Questions might be asked about the need for yet another format in cricket, its fourth, but The Hundred in England has been about Jemimah Rodrigues so far. With two quite incredible knocks, 92 from 43 balls and 60 from 41, she guided Northern Superchargers to victories. Clearly this is one Indian who loves the format.

But the questions remain. Does lopping off 20 deliveries, giving bowlers 10 deliveries per stint (or five; there are no ‘overs’) and a 25-ball PowerPlay make The Hundred a) all that different b) easier to understand or c) more likely to bring in a new set of fans who can’t watch sport without music, colourful graphics and strategic timeouts? More importantly, will the new fans come in at the cost of the existing ones, thus merely retaining the numbers if not actually reducing them?

Wisden said when the idea was mooted that “The Hundred hung over the English game suspended only by the conviction of a suited few…”

Feeling left behind

The England and Wales Cricket Board which probably felt left behind by the IPL and Australia’s Big Bash League, appears keen to give the world its own home-grown franchise cricket. I can’t see a World Cup for The Hundred happening anytime soon; to be honest, there shouldn’t be one anyway.

As at least one writer has pointed out, the complaint is not that it is unlike anything before, but that it is virtually indistinguishable from what we already have. The decimalisation of cricket (100 balls, change of ends after 10 balls, a bowler’s limit of a maximum of 20 balls) can be carried too far. Will the 22 yards be changed into 20 metres (21.87 yards), the 30-yard circle into 25 metres (27.34 yards) and so on pointlessly? Perhaps even a 10-member team rather than 11, to round things off. Somehow it is difficult to believe that what is keeping England’s youth from the game is the want of a decimal system.

Artificial respiration

Cricket-lovers in India have always found it hard to believe that the game needs artificial respiration. When the 40-over and then 60-over formats were introduced to bring the crowds back into the grounds in England, Indians didn’t see the need for such gimmicks here.

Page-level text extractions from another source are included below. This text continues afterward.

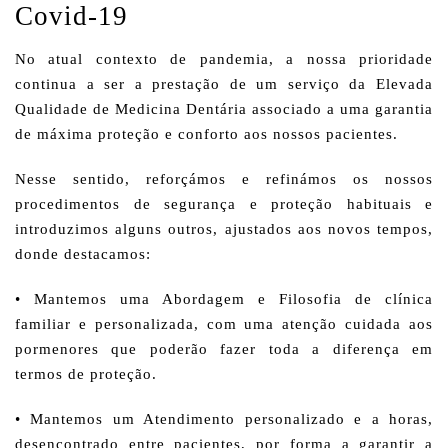
Covid-19
No atual contexto de pandemia, a nossa prioridade
continua a ser a prestação de um serviço da Elevada
Qualidade de Medicina Dentária associado a uma garantia
de máxima proteção e conforto aos nossos pacientes.
Nesse sentido, reforçámos e refinámos os nossos
procedimentos de segurança e proteção habituais e
introduzimos alguns outros, ajustados aos novos tempos,
donde destacamos:
• Mantemos uma Abordagem e Filosofia de clínica
familiar e personalizada, com uma atenção cuidada aos
pormenores que poderão fazer toda a diferença em
termos de proteção.
• Mantemos um Atendimento personalizado e a horas,
desencontrado entre pacientes, por forma a garantir a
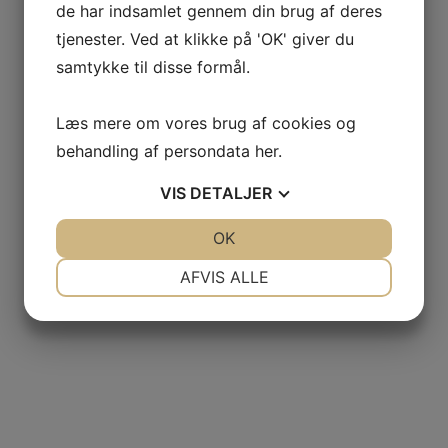
de har indsamlet gennem din brug af deres
tjenester. Ved at klikke på 'OK' giver du
samtykke til disse formål.
Læs mere om vores brug af cookies og
behandling af persondata
her
.
VIS
DETALJER
JA
NEJ
OK
JA
NEJ
NØDVENDIGE
PRÆFERENCER
AFVIS ALLE
JA
NEJ
JA
NEJ
MARKETING
STATISTIK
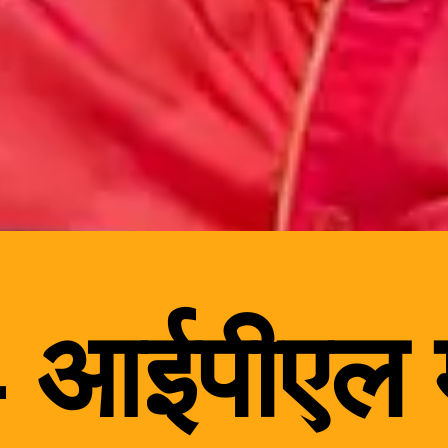
आईपीएल मे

When the first World Cup was held in 1975, India participated like a team under protest. This wasn’t the cricket they knew; in any case, crowds were not an issue in India which then had packed houses for Ranji and Duleep games.

Likewise with T20. One cricket board official was quoted as saying, “We will never play Twenty20 cricket.” It was a sentiment reflected across the country then.

What changed everything were the World Cup victories, the 50-over in 1983, and T20 in 2007, followed by the IPL.

The Hundred is only a few games old, but gimmicks aside, doesn’t look different from its 120-ball cousin. Cricket has made the mistake before of changing its essential nature and then throwing huge amounts of money at the new product rather than strengthening what exists already. The message administrators thus send out is: No, we don’t believe in the game either.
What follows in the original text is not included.